Lacroix, Emmanuel Matte


 

 Avec "Idiot ! parce que nous aurions dû nous aimer", Vincent Macaigne, star montante du jeune cinéma français, reprend une pièce qu’il avait créée en 2009. Démarche de recréation qui n’est pas déterminée par un désir de faire entrer en collusion les mots de Dostoïevski avec les questions contemporaines. Et pourtant - et c’est là tout l’intérêt du théâtre -, avant l’entrée dans la salle du Théâtre de la Ville, un trouble particulier se diffuse parmi les spectateurs : de loin, avant même de traverser la rue, on aperçoit le symbole des intermittents, désormais fixé dans notre mémoire visuelle. Une foule compacte s’agite au son de clameurs. De là à croire qu’une manifestation risque de perturber le bon déroulement du spectacle, il y a un pas qu’on franchit aisément.

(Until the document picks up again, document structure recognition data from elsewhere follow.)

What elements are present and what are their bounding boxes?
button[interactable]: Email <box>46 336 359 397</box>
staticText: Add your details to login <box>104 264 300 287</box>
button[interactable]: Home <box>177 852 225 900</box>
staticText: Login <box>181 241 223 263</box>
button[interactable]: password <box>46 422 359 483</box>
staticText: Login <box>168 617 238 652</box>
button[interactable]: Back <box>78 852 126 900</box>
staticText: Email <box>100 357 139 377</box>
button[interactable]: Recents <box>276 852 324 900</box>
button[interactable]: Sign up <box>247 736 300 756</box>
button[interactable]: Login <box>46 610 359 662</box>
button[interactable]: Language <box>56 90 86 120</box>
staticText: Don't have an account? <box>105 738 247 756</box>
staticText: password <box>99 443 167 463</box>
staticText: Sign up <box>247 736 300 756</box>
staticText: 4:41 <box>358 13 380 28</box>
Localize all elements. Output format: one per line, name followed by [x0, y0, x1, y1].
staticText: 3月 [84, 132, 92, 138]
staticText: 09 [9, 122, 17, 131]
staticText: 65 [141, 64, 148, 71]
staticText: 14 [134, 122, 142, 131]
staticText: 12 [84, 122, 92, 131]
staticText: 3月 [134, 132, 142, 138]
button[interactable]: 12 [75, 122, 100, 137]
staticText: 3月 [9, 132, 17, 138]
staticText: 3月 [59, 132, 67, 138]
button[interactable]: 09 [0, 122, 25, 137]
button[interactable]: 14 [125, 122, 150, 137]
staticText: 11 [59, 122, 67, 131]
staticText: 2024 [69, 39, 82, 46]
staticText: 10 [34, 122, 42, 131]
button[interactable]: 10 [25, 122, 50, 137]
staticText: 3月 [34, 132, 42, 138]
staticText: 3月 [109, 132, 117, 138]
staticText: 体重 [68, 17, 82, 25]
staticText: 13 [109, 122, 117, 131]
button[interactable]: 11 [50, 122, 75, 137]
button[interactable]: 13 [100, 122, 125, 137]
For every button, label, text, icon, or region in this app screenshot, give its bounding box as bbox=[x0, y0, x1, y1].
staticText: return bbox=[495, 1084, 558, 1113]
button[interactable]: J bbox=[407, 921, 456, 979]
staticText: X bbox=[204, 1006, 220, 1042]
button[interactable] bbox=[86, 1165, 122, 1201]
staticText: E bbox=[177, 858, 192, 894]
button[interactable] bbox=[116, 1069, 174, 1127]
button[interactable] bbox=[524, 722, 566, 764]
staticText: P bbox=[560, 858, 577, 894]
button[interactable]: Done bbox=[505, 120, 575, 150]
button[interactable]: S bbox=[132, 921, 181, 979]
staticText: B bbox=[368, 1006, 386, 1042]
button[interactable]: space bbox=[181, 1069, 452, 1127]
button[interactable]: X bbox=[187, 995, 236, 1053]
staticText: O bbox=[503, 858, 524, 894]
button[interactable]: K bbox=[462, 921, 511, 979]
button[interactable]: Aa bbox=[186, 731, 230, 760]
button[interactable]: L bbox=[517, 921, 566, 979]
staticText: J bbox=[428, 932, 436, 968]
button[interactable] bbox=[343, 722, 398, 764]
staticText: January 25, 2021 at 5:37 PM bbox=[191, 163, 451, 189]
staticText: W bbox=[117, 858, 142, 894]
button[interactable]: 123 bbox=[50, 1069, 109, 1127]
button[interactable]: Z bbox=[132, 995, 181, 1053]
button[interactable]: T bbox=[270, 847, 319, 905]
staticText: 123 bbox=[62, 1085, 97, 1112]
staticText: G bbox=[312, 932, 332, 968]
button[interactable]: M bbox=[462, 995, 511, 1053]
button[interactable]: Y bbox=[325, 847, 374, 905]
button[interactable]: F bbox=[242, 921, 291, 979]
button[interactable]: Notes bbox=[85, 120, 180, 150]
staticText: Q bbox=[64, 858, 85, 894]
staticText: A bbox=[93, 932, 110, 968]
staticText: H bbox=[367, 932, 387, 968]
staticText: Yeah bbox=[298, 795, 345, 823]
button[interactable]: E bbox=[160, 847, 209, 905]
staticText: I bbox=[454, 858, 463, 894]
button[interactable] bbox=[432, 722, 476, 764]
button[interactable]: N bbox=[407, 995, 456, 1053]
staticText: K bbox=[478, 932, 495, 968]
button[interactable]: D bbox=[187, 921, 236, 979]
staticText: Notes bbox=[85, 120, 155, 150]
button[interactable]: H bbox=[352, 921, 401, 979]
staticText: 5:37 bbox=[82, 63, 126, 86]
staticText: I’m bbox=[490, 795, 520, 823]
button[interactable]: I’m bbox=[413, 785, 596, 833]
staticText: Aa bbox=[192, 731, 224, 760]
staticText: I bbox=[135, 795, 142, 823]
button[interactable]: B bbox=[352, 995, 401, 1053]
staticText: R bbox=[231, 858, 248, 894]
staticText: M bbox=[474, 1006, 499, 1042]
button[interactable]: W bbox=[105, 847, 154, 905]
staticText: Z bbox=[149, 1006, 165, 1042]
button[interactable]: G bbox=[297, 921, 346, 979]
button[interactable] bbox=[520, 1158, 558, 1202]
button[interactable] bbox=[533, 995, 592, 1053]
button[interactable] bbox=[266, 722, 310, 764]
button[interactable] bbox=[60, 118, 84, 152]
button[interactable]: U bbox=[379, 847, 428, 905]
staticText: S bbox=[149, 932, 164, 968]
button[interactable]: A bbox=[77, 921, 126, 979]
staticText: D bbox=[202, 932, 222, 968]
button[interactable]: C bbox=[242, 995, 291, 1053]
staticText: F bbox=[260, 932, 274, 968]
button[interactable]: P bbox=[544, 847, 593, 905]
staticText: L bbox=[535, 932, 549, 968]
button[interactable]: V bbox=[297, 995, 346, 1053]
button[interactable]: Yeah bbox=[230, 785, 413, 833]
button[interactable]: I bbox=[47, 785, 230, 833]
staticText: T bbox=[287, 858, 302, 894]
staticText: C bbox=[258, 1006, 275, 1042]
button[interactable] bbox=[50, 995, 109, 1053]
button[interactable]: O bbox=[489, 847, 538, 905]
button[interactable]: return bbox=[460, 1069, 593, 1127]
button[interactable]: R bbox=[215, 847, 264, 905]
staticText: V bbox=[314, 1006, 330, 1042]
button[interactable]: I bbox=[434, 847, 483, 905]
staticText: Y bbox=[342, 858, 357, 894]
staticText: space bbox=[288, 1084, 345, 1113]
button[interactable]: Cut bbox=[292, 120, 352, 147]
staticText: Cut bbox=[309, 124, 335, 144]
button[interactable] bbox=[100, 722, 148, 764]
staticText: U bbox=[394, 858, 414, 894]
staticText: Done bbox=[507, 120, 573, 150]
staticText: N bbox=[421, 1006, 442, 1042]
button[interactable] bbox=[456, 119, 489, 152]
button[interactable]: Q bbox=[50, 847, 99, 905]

 C’est pourtant le spectacle de Macaigne qui commence, bien avant qu’on pé
nètre dans la salle. Et c’est déjà la première réussite du metteur en scène : jeter le spectateur dans un maëlstrom de voix, de musiques, avant qu’il ne gagne sa place numérotée. On se sent comme pris dans une tenaille dans les escaliers, tandis que s'élèvent les voix de jeunes figurants se taillant en premier un chemin vers la salle. Ces jeunes qui, peu à peu, vont s’installer sur le devant de la scène, dans des positions pas toujours confortables, avant, plus tard, de se disséminer vers d’hypothétiques places.

 Cette invasion du dehors sur la scène, est déjà une belle manière d’interroger le rapport à la contemporanéité d’un texte célèbre, en mettant en avant le corps, jusqu'à ce que la parole ne s’installe d’une manière martiale. Cette façon de fêter l’anniversaire de Nastassia Filippovna (abusée par son père, qui cherche à la marier au plus offrant), prend alors des allures de trip techno tonitruant, comme si le spectateur était convié à une grande soirée. L’oreille va alors être beaucoup sollicitée (des bouchons d’oreille sont distribués à l’entrée de la salle), tout comme le spectateur, interpellé, s’installe au fond dans la peau d’un acteur. C’est l’un des mérites principaux de "Idiot !.." que de nous livrer, face à un texte d’une telle ampleur, le sentiment d’une immédiateté ; de nous proposer un espace conçu comme une installation.

 Et le texte de Dostoïevski dans tout ça ? Macaigne a choisi de le faire dire par ses comédiens comme on jette des salves vengeresses à la société. Soutenus par des micros, ils crient souvent, mais la démarche de Macaigne serait à envisager comme une profération soutenue, moins dialoguée que fondée sur un déferlement de longs monologues philosophiques. Il y a par là une exigence de parole à transmettre, et qui doit à tout prix être entendue. Dans le cri, il y a aussi la peur de rater son désir de transmission. Cette parole tendue, vibratoire, est aussi faite pour que chaque personnage se débatte devant un sentiment de fuite, comme si devant un monde en transformation, il fallait marteler sa présence.

 Avec cette optique de capharnaüm, qui épargne à peine les spectateurs du premier rang - à qui on a remis une bâche en plastique pour se protéger de certains jets -, Macaigne évacue quelque peu la dimension métaphysique présente chez Dostoïevski. Mais son option n’empêche pas l’œuvre d’être cernée d’une certaine forme d’inquiétude, de celle qui gagne par exemple des personnages placés face à un monde en marche, en perpétuelle évolution, confrontés autant à la perte de valeurs qu’aux progrès techniques - il en est ainsi dans la pièce du chemin de fer, qui résonne étrangement avec nos récentes découvertes, comme celle du sida : le chemin de fer envisagé comme un moteur de l ’évolution, tout comme phénomène de propagation de maladie.

 Dans cet univers de cris et de fureur, les comédiens arrivent à tirer leur épingle du jeu. On est en revanche un peu réservé sur la présence de Macaigne qui, en grand officiant dirigeant parfois des scènes, leur fait perdre un peu de spontanéité. Malgré cela, les quatre heures de "Idiot ! parce que nous aurions dû nous aimer"
contiennent une richesse qui en fait l’un des spectacles les plus stimulants de cette rentrée.